Invasive Treatment Options

  • Injection Therapy

It involves injecting cortisone into the subacromial space for instantaneous pain relief. Ideally, it is used to help patients participate in physical therapy effectively. 

  • Surgery

Surgical interventions are either open surgery or arthroscopy. Open surgery involves exposing the affected area through a wide cut in front of the shoulder, while arthroscopy involves accessing affected tissues using tube-like instruments inserted through small incisions. 

The rationale behind surgical treatment for shoulder tendonitis is the removal of inflamed tissues and repairing damaged tendons. 

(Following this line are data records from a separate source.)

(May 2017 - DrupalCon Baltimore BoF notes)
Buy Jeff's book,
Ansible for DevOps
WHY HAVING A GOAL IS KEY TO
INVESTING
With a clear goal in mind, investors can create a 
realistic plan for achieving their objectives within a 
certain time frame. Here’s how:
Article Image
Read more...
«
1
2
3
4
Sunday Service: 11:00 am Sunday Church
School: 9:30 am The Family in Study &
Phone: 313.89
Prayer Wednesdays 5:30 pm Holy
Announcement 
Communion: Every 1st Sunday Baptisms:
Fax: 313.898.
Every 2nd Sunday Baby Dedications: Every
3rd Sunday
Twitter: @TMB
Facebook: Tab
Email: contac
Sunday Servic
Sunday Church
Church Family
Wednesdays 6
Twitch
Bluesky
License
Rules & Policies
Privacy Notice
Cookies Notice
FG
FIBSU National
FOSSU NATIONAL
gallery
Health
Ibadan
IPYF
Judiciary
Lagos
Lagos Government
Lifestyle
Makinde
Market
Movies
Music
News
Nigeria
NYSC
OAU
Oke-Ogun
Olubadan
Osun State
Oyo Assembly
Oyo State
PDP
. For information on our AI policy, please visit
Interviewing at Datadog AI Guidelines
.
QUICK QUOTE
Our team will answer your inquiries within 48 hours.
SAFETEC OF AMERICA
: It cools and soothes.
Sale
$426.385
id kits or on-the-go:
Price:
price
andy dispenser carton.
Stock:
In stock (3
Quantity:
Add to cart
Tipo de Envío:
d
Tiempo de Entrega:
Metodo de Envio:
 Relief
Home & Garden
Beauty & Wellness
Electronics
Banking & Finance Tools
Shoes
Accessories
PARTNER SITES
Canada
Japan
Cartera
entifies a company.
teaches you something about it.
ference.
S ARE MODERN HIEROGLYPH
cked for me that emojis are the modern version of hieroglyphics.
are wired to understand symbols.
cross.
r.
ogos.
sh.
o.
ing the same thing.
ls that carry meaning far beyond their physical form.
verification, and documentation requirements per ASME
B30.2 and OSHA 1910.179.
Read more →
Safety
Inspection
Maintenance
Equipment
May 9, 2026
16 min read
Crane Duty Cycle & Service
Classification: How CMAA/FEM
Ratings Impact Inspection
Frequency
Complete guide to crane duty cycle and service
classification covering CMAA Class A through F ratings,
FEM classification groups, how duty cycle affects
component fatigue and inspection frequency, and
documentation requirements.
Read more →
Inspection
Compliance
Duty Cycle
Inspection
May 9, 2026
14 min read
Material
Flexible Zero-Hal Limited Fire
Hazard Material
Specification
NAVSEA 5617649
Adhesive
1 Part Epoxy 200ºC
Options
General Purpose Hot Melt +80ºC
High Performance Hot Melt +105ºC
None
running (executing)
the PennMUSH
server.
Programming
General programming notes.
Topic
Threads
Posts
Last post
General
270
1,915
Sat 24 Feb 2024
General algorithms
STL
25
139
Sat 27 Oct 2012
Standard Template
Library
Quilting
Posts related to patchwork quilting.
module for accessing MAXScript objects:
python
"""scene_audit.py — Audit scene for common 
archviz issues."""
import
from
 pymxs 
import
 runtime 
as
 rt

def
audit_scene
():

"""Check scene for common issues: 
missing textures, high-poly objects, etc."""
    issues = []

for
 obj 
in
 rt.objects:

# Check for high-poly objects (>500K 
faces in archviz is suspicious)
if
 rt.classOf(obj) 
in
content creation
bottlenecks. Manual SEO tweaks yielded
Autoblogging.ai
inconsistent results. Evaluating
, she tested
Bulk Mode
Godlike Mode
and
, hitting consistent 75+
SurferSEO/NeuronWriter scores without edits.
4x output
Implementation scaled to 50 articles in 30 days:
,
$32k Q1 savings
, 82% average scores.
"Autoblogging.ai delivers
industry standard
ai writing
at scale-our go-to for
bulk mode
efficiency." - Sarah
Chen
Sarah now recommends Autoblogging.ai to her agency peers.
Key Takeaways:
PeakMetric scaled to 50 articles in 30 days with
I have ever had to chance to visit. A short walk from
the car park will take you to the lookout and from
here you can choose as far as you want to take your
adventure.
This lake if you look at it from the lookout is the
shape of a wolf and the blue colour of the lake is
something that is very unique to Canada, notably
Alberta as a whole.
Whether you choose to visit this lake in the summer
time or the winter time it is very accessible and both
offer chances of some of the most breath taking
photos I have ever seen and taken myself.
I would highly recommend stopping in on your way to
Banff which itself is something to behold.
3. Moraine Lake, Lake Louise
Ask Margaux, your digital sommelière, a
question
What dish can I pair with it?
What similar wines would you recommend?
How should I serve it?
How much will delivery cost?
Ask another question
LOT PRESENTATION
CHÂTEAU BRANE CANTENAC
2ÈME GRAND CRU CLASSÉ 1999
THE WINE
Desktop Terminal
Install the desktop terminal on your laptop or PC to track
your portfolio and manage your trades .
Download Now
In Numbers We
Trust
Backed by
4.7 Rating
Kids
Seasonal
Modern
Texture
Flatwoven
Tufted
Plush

Home Remedies for Shoulder Tendonitis

Home remedies help improve shoulder pain and slow down the worsening of tendonitis. Some home remedies are as follows.

  • Compression using an ACE bandage helps reduce pain.
  • Heat therapy helps reduce tension in the muscles and reduces stiffness.
  • Over-the-counter medications, such as diclofenac, provide temporary relief from pain.  

Conclusion

Shoulder tendonitis primarily occurs due to overuse or repetitive movement of the shoulder awkwardly. It affects the quality of life as it restricts the range of motion of arms and renders patients dependent on another person as the condition worsens. Thus, early diagnosis prevents the progression of the tendon tear and further complications. 

While physical therapy and NSAIDs are effective in the initial stages of inflammation, severe cases require surgical interventions. Arthroplasty is the most non-invasive treatment for shoulder tendonitis that excises inflamed tissue and repairs the tendons. Individuals at risk of shoulder tendonitis must reduce the stress on the joint and modify the mechanics of their arm movements.